Di sisi lain, Pemkot masih belum memberikan langkah-langkah kongkrit sebagai solusi bagi para pedagang yang saat ini telah kehilangan lapak. Begitupun warga yang rumahnya ikut ambruk dalam penggusuran itu.

“Seyogyanya, pra penggusuran itukan suda ada kajian kajian terlebih dahulu, baik kajian yuridis maupun akademis, artinya, solusi harus ada duluan sebelum di gusur, ini yang sekarang terjadi, bongkar dulu baru diam, lalu apa pentingnya pemerintah disini. kan mereka pelayan masyarakat. kalau hanya tahu bongkar dan gusur, saya rasa tukang ojek saja bisa jadi Walikota.” imbuhnya.

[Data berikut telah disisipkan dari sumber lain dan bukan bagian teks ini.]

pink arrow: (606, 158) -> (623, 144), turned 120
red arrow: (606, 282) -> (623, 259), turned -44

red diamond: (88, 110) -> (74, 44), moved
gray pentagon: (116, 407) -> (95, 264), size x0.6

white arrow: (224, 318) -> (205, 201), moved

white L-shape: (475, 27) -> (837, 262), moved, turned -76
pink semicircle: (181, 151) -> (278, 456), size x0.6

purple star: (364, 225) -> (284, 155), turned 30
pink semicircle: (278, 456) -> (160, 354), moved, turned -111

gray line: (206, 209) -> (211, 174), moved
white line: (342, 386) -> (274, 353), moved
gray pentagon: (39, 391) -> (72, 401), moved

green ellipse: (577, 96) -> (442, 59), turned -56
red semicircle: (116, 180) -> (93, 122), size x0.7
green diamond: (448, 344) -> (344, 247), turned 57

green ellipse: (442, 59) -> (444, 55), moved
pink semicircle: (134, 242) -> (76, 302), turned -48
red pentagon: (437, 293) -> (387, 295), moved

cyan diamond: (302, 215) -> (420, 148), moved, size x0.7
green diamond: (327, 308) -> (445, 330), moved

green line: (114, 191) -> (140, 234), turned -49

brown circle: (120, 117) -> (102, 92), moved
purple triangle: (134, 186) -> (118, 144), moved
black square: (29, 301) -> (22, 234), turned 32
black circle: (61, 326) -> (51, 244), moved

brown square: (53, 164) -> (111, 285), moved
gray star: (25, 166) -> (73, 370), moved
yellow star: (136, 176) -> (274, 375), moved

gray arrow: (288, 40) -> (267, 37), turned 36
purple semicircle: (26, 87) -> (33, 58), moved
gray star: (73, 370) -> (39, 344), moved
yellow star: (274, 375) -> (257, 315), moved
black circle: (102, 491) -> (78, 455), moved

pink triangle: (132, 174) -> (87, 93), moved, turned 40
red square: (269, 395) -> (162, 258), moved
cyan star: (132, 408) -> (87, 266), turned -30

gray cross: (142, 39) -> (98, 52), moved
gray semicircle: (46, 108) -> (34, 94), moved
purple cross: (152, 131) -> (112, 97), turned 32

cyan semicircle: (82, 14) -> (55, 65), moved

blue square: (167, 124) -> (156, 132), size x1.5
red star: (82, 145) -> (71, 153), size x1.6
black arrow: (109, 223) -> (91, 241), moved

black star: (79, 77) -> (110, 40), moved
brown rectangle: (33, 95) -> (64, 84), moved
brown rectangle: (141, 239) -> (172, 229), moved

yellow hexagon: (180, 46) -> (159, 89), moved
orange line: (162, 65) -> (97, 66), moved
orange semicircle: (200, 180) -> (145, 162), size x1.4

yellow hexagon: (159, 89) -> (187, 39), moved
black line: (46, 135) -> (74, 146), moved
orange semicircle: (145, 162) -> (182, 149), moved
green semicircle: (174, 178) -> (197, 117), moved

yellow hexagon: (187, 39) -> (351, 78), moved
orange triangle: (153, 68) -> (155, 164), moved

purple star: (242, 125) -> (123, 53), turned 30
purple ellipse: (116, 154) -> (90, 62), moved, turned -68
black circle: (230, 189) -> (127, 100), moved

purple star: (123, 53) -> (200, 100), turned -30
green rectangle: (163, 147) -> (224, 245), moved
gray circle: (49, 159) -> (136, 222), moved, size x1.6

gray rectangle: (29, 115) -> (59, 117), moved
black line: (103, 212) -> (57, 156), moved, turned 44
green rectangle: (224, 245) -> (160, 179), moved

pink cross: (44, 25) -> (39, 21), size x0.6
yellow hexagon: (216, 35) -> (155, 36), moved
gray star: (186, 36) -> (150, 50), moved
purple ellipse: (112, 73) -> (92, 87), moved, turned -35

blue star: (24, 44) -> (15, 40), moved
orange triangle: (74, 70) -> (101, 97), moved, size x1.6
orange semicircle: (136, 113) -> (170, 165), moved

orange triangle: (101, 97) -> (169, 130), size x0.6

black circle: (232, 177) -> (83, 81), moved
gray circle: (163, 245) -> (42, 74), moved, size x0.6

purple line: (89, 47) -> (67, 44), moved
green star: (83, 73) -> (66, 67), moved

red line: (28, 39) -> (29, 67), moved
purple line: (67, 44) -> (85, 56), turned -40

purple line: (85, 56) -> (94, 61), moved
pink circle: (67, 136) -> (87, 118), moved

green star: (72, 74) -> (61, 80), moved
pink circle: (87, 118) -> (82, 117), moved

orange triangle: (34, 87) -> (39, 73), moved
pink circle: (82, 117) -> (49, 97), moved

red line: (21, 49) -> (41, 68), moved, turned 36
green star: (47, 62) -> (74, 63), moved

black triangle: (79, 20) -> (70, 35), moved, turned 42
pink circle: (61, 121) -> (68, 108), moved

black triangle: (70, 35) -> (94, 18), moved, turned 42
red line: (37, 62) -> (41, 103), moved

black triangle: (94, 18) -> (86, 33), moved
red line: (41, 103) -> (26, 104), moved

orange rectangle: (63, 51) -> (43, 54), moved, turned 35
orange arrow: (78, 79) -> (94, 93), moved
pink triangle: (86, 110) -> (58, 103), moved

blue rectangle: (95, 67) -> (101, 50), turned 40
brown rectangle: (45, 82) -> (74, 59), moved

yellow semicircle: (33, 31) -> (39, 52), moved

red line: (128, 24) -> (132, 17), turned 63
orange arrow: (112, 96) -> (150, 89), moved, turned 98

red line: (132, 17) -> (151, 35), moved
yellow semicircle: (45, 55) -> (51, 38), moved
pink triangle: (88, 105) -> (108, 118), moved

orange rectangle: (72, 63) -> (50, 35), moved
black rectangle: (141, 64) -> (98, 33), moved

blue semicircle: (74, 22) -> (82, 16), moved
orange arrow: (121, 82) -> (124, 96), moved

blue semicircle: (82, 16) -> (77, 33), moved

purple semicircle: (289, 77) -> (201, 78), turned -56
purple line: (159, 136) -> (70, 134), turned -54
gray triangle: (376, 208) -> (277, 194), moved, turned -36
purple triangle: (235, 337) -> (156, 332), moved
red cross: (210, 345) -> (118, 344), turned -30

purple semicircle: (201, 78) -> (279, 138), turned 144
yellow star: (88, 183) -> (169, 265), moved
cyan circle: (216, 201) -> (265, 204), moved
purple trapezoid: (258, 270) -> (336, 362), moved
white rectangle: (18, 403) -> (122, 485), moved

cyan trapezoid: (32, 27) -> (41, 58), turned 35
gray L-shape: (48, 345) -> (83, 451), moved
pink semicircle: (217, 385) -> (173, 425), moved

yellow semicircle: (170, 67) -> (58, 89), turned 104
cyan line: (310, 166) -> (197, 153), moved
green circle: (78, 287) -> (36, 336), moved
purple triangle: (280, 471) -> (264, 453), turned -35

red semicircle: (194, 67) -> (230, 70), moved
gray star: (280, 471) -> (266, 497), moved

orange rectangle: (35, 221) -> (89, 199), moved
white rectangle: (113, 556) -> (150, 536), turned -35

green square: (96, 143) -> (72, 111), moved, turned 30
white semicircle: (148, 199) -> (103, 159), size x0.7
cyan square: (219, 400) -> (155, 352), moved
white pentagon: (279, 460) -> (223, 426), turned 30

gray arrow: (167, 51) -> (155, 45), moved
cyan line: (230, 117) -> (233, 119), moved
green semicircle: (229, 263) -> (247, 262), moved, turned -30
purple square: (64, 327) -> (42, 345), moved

Hal yang harus dipertimbangkan Bram menyampaikan segala pihak saat ini harusnya solusi sementara untuk para pedagang saat ini, sebab puluhan warga yang kiosnya telah digusur belum melakukan aktifitas ekonomi apapun sampai sekarang.

“Saya harap, DPRD Kota Kendari Sesegera Mungkin Merekomendasikan Pemkot Untuk Mengganti rugi rumah milik warga yg telah di bongkar. Kasihan mereka, saya benar benar sedih.” paparnya.

Lebih lanjut Bram mengharapkan agar semua legislator Kota Kendari bisa koperatif menanggapi persoalan ini.

“Agar semua legislator Kota Kendari bisa koperatif.” harapnya.

Terakhir Bram juga mengungkapkan, dalam waktu dekat bersama kuasa hukum Pospera Kota Kendari akan mengadukan Plt.Walikota Kendari Ke Polda Suktra Terkait Pengrusakan Rumah Milik Warga.

“Kami akan adukan Plt.Walikota Kendari Ke Polda Suktra Terkait Pengrusakan Rumah Milik Warga.” tutup Bram.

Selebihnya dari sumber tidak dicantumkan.